With 68040 Motorola once again tried to outperform Intel. This processor appeared a year later after 80486, but on a set of useful qualities, it was never able to surpass it. In fact, Motorola, having a more overloaded system of instructions, was not able to support it and in a sense has disappeared from the race. In 68040, only a very truncated coprocessor could be placed to work with real numbers, and the chip itself was heated significantly more than 80486. 68040 almost did not find applications in popular computers. Some noticeable use was found only by its cheaper version – 68LC040, which does not have a built-in coprocessor. However, the first versions of this chip had a serious hardware defect, which did not allow using even the software emulation of the coprocessor!

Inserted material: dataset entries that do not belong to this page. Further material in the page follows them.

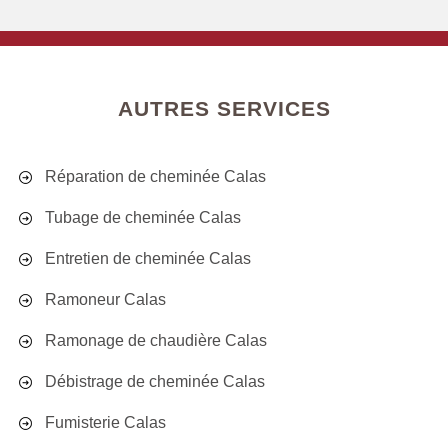
AUTRES SERVICES
Réparation de cheminée Calas
Tubage de cheminée Calas
Entretien de cheminée Calas
Ramoneur Calas
Ramonage de chaudière Calas
Débistrage de cheminée Calas
Fumisterie Calas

Motorola always had problems with mathematical coprocessors. As was mentioned above Motorola never released such a coprocessor for the 68000/68010, while Intel released its very successful 8087 since 1980. But to get a significant performance boost, the code for 68882 needs to be compiled differently than for 68881.
It is appropriate to say that Intel still has problems with the mathematical coprocessor – the accuracy of calculations of some functions, for example, the sine of some arguments is very small, sometimes no more than 4 digits. Therefore, modern compilers often calculate such functions without using the services of the coprocessor.